When a broadcaster relies on subscriptions for its revenue (such as Sky in the UK), they need to keep buying the most popular content to keep their subscriber base with them and the content owners have managed to use this to keep the revenue flowing.

So, the major sports have continued to grow, reinforced by a circle of more PR leading to more press, higher salaries for the sports stars, higher rights payments and the money keeps flowing around and everyone is seemingly happy, even the consumers keep paying, though perhaps with grumbles.

Meanwhile, non-subscription-based broadcasters find it more and more difficult to compete, either dropping sports altogether or slowly drifting down the scale (a bizarre manifestation of this being the shared rights between the BBC and Sky for this year's F1, my guess is next time around there BBC will drop out altogether).

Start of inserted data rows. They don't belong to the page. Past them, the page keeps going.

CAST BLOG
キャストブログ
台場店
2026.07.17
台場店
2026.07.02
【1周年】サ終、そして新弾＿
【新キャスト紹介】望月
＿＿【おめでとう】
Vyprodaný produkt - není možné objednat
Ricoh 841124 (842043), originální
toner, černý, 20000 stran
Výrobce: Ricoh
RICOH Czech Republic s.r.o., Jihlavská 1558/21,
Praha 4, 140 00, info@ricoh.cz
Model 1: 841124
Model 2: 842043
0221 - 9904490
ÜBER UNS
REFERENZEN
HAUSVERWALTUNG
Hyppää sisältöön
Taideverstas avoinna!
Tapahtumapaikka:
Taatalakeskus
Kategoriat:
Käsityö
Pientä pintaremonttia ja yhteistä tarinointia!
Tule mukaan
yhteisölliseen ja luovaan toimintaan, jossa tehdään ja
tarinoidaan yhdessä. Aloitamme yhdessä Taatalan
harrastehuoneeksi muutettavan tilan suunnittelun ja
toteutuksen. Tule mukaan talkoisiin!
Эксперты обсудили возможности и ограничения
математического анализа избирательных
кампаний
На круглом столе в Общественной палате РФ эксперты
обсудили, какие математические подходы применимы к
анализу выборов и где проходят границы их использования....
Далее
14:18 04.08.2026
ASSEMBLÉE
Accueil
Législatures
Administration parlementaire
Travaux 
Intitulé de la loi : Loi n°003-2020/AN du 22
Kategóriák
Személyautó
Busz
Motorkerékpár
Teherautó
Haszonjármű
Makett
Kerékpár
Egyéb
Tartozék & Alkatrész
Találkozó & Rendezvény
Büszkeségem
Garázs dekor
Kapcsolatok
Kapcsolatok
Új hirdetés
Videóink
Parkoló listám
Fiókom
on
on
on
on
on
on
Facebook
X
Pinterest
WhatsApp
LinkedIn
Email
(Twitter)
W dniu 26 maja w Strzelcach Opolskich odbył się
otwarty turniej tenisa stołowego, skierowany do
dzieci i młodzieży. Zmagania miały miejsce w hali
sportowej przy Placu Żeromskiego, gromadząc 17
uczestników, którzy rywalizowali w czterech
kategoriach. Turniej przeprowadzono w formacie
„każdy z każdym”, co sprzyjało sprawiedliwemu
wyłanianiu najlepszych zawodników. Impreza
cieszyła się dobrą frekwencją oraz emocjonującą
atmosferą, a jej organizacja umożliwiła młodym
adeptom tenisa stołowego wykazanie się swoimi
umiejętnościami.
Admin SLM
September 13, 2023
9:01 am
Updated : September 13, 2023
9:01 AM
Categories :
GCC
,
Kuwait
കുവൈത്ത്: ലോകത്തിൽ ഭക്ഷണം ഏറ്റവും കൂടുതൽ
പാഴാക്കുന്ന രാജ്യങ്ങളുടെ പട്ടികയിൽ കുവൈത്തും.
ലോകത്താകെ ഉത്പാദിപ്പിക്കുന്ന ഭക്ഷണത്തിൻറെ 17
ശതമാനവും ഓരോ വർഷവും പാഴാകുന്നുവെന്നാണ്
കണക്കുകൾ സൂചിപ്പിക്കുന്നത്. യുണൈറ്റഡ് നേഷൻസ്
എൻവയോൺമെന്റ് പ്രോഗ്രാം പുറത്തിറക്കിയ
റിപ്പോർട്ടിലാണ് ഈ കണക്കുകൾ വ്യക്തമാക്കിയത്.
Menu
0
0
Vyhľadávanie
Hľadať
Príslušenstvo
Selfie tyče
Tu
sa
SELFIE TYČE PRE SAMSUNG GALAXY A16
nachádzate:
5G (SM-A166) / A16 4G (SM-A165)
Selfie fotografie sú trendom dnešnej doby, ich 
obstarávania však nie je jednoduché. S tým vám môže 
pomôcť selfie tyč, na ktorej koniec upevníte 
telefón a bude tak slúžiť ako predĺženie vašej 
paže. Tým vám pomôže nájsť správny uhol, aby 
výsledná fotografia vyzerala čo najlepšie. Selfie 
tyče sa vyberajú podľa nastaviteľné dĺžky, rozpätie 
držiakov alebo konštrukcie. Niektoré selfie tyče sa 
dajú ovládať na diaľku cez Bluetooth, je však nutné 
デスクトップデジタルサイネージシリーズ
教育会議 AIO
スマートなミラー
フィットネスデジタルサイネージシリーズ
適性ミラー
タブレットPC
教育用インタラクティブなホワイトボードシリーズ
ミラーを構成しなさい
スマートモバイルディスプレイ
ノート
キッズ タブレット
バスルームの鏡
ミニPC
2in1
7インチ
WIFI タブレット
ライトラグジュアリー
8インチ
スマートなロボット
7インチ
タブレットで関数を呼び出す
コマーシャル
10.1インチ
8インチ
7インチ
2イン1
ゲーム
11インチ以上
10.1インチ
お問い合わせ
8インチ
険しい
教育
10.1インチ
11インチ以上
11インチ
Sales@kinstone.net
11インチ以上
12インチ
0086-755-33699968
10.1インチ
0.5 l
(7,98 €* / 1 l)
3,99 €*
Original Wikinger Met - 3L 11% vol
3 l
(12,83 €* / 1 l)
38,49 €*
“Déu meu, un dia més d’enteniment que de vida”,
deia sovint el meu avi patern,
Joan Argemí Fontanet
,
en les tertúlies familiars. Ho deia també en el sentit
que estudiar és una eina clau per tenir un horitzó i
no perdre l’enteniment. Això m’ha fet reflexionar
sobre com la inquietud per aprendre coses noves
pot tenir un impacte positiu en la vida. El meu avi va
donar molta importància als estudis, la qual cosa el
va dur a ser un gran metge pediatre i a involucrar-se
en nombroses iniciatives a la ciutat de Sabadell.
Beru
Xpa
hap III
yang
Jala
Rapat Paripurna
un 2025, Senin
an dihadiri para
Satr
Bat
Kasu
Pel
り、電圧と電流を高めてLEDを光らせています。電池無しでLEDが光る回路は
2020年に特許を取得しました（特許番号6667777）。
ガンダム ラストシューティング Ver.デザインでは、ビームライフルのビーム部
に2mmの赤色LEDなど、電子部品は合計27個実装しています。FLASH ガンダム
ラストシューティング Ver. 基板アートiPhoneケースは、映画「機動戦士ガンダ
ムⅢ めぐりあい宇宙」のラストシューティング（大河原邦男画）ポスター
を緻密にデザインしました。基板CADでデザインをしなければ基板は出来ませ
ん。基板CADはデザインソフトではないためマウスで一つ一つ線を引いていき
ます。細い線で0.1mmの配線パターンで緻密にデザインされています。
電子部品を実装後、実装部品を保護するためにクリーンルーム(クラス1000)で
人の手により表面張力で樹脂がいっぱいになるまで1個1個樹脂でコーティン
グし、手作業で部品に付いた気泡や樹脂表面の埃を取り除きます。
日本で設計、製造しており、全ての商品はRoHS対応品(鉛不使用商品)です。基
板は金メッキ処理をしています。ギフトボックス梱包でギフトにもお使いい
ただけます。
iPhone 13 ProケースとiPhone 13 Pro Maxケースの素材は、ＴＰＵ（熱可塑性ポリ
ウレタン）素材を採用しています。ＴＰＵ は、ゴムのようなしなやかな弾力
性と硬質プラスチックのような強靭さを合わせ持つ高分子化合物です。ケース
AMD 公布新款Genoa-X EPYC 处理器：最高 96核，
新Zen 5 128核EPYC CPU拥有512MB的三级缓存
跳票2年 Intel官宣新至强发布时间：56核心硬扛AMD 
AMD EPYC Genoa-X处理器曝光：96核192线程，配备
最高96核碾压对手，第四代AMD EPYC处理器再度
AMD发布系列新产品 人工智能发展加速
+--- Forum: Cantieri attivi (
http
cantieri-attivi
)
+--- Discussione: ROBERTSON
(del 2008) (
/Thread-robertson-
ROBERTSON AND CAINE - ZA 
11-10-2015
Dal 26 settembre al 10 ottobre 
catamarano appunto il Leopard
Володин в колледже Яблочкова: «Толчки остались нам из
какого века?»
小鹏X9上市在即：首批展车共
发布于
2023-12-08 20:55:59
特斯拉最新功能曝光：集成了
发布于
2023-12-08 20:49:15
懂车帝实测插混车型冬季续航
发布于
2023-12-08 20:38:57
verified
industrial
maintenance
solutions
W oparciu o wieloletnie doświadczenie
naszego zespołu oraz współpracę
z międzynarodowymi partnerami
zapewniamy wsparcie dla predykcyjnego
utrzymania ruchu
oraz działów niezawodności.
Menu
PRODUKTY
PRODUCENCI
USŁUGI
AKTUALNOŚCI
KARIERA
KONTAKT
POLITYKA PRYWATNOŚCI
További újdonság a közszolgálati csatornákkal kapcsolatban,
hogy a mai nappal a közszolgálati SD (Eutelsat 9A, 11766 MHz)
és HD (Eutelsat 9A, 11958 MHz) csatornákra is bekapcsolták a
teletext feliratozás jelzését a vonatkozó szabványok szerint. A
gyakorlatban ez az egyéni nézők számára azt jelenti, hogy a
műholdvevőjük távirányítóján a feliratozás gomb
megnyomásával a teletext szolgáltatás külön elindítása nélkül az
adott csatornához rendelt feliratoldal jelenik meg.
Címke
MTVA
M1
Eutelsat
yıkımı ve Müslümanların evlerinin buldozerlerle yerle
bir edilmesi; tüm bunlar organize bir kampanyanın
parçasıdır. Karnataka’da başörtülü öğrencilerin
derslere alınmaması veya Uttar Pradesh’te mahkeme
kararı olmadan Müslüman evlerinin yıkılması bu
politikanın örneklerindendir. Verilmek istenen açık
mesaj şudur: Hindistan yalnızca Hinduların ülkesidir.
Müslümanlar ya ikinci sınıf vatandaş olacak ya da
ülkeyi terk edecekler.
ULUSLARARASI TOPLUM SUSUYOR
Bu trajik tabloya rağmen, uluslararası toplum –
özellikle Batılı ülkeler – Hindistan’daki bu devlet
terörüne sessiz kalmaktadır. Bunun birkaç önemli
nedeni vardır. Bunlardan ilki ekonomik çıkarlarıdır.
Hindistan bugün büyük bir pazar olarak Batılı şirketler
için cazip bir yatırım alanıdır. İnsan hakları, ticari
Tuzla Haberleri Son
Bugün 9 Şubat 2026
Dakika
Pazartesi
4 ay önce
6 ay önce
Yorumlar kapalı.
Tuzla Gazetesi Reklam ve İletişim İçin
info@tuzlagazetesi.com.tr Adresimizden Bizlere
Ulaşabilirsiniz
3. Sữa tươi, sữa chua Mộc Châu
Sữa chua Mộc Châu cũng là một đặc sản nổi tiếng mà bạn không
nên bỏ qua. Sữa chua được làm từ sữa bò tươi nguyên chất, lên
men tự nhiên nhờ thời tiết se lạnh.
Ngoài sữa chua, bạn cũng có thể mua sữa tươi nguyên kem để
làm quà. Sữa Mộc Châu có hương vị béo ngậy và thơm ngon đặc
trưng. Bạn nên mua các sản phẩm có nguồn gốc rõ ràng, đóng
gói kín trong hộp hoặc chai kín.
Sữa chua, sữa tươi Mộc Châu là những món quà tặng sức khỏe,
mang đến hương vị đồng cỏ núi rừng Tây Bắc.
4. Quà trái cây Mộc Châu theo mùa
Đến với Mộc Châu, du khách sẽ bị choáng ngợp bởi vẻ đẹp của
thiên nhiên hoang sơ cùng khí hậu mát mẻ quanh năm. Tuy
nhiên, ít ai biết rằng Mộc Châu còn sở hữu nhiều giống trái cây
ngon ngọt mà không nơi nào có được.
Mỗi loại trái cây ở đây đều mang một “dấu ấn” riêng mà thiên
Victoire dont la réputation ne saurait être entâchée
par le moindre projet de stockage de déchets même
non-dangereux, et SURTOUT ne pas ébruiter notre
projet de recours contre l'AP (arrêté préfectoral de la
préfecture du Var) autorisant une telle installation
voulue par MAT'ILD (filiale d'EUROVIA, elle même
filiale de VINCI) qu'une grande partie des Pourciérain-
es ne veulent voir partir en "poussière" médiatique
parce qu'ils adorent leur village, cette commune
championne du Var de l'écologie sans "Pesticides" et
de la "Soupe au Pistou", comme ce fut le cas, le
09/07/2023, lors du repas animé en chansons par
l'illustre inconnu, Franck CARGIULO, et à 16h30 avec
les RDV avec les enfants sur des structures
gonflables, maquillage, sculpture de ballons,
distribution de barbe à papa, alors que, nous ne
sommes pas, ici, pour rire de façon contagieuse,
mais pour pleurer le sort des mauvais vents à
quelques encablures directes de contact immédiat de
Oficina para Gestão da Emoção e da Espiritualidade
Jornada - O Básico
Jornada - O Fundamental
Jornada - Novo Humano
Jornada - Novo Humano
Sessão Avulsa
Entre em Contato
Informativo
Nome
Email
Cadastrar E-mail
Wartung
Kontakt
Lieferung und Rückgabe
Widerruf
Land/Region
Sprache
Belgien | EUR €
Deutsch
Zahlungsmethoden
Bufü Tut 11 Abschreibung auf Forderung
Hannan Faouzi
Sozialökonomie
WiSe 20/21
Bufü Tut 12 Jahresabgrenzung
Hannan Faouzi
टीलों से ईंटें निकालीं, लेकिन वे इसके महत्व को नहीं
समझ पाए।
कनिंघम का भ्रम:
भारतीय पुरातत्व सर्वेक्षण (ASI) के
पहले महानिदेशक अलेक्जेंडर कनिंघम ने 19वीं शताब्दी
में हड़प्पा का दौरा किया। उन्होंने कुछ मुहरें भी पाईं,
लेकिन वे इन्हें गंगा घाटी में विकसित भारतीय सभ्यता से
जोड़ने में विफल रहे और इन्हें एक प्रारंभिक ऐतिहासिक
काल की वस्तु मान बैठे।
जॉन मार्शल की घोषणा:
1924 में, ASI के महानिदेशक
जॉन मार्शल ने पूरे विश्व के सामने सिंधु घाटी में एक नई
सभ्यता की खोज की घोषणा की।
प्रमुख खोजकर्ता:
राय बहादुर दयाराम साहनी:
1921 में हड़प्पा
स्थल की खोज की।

I believe that the current model is unsustainable and the balance of power will shift in part by technology and partly due to multi-country deals.

Firstly, the European Court of Justice has ruled that any EU citizen can get their TV service from any provider - see the case brought by Portsmouth landlady Karen Murphy.  If content-owners continue to negotiate country-by-country, then the cheapest buyer/broadcaster can undercut others to broadcast its content outside its normal area, bringing down all prices - the content-owners (and other broadcasters who have paid a higher price) aren't going to want that, so they are likely to try to negotiate wider rights - perhaps the whole of the EU or even a global deal, if a single or group of broadcasters can afford it.

From the technology-side, it is ever easier for consumers to jump around the web (spoofing their IP addresses, using proxies in other countries etc.) and find the content wherever they want it, as long as someone is broadcasting the content on the web somewhere, it can be found and watched or listened to.  As this is the case, why should a broadcaster in one country keep paying an ever higher price at each renegotiation when some of their customers might be siphoned off to someone showing it on the web in another country?

Meanwhile, YouTube and other broadcasters are looking around for new ways to bring in eyeballs.  This article brings in Google/YouTube and al-Jazeera as possible bidders for the English Premier League with Apple (perhaps) on the sidelines.

So, what will happen in the future.  At risk of making a prediction that has many vested interests fighting against, I think that we may be at or near the top of the right-holders price-curve.  I believe that a mixture of technology, legal rulings, economic concerns and ever-greater leakage of content onto other platforms will reduce the overall prices for content owners.  It will be interesting to see what happens when a major sporting event moves to a non-traditional broadcaster - maybe 2012 will take us further down this road.